This is the second part of a multi-part series looking at creation and re-creation through the lens of mountains in the Bible.
Last week, we thought briefly through the fact that the Bible was written in the midst of culture and history. We said that it should neither be surprising nor alarming that the Ancient Near East would have parallel stories. Instead, we can often learn valuable things from these parallels. As we turn to consider the Biblical account of creation, we immediately encounter some of those parallels. Both this and the several reflections that follow are inspired by and heavily dependent upon two works by Dr. Michael Morales, The Tabernacle Pre-Figured: Cosmic Mountain Ideology in Genesis and Exodus and Who Shall Ascend the Mountain of the Lord? A Biblical Theology of the Book of Leviticus.
The obvious place to start when thinking through the thread of creation/re-creation in the Bible is Genesis 1-2. In these opening chapters of the Bible, Moses lays out God’s creation of the heavens and the earth out of nothing, the ordering of that creation, and its population. What starts as “formless and void” in Gen 1:2 ends with an orderly form that is teeming with life. The most important part of these chapters is the creation of man and God’s placement of Adam and Eve in the Garden of Eden. In the garden, God meets with Adam and Eve. So, the garden is important as the place of God’s special presence with his treasured possession. And that point itself is important because it is a polemic against the creation accounts of Israel’s neighbors.
So, what were the basics of those competing creation accounts? At a high level, these accounts detail a cosmic war between the gods that ultimately brings order out of chaos. In many of these accounts, the waters represent chaos itself because water is unstable and the sea is threatening to humanity. On the other hand, land is more orderly. So, one way to describe how order came from chaos is to tell of land emerging from the waters. Thus, some creation accounts speak of the creation of the world as one huge mountain emerging from the chaotic waters. And since the top of mountains are where the earth meets the heavens, this is where humanity meets its maker(s).
Returning to the opening chapters of Genesis, the outlines of pagan creation accounts seem to be on Moses’ mind as he describes the work of God. In the beginning, there is darkness “over the face of the deep” (Gen 1:2). The “deep” is the word that is used in Scripture to describe chaos. On the third day of creation, the waters were gathered up, and dry land appeared (Gen 1:9), i.e. the earth rose out of the waters. Finally, God planted a garden in Eden and placed Adam there (Gen 2:8). In this garden, God spoke to Adam and met with him. So, Eden is described as a mountain and the Garden of Eden as the pinnacle of that mountain. These descriptions point to common themes of creation.

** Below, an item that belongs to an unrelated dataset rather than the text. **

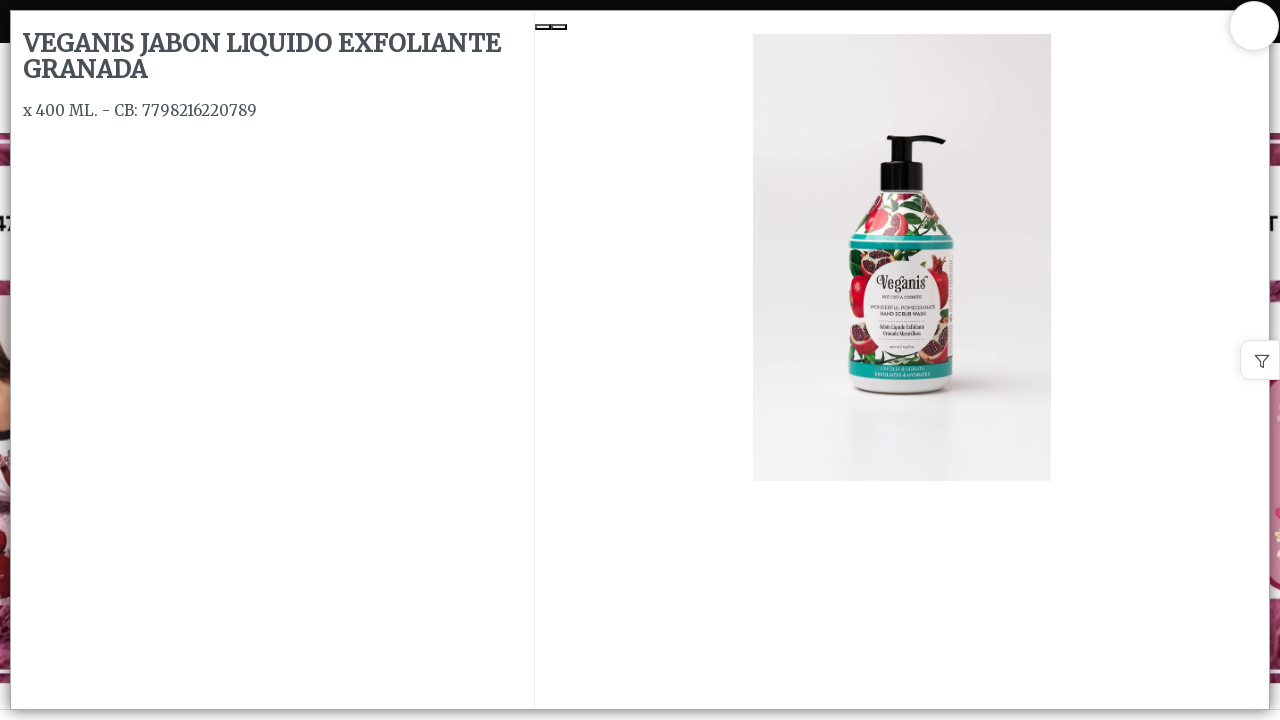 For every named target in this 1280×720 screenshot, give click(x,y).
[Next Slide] (559, 27)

But there are important differences. In the first place, though chaos is the beginning state of creation, it is a chaos under the control of God. Though there is “darkness…over the face of the deep,” the Spirit of God is there, too, suggesting that the chaos was always under the control of God. Thus, creation was no accident, or the result of some divine conflict. It was the purposeful action of God.

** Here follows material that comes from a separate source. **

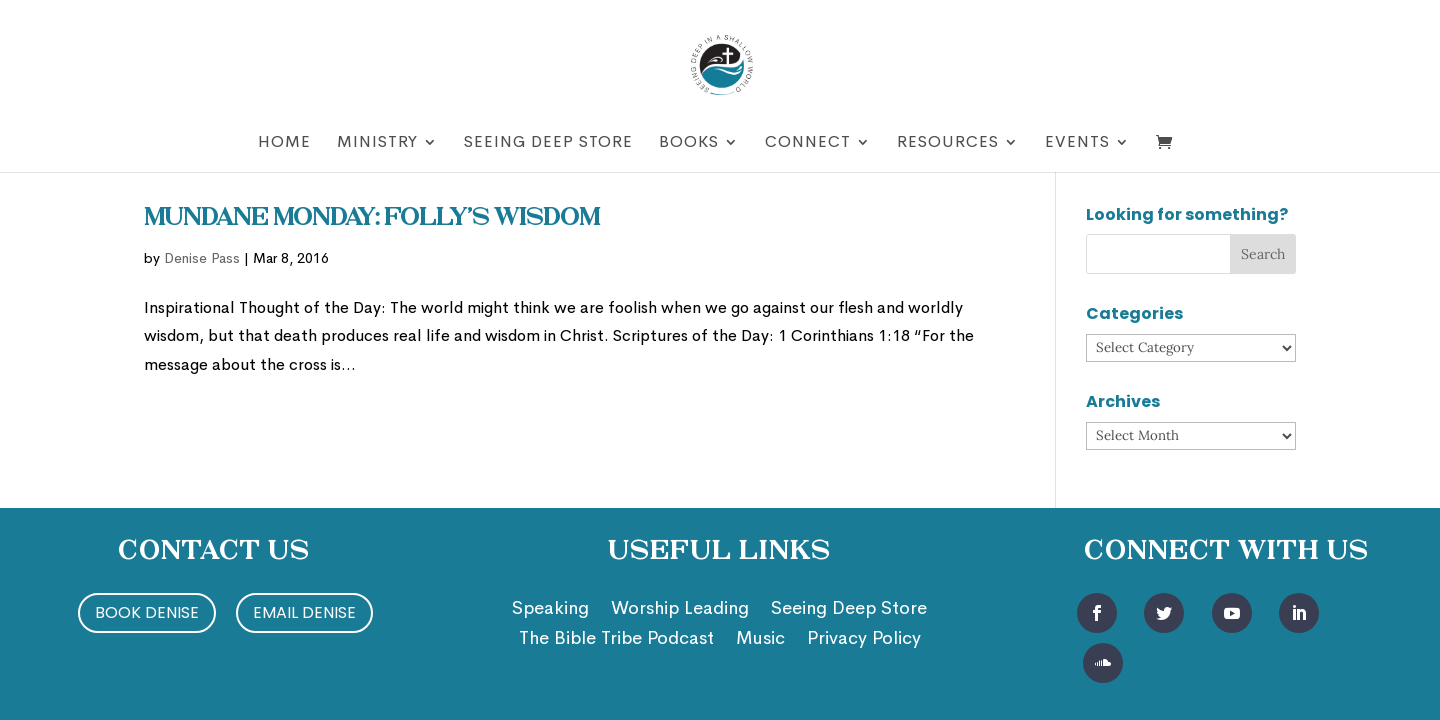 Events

Speaking of divine conflict, its absence is conspicuous. There was no struggle that resulted in creation. Instead, God spoke, and it was so. In fact, the idols of Israel’s neighbors are objects created by God, and they aren’t even named in the way we would expect. Rather than saying that God created the sun and the moon, Moses writes that “God made the two great lights—the greater light to rule the day and the lesser light to rule the night—and the stars” (Gen 1:16). This round-about way of naming keeps the focus on YHWH rather than on the names of the idols of Israel’s neighbors.
All of this is to say that Genesis 1-2 portray creation as a mountain surrounded by chaotic waters. At the top of that mountain, God planted a garden. In that garden, God met with man. This is the thread that is woven throughout Scripture to testify to all people that YHWH, the God of Israel, is the only creator and God and that he has made a place for the high point of his creation, his treasured possession, to dwell with him.
Of course, we know that things don’t stay this way for long. Adam will lose the privilege of meeting with God in his sanctuary. Thus, the rest of Scripture will point to the return of man’s communion with God atop a mountain. And so, mountains are an important thread of Scripture that link creation and re-creation.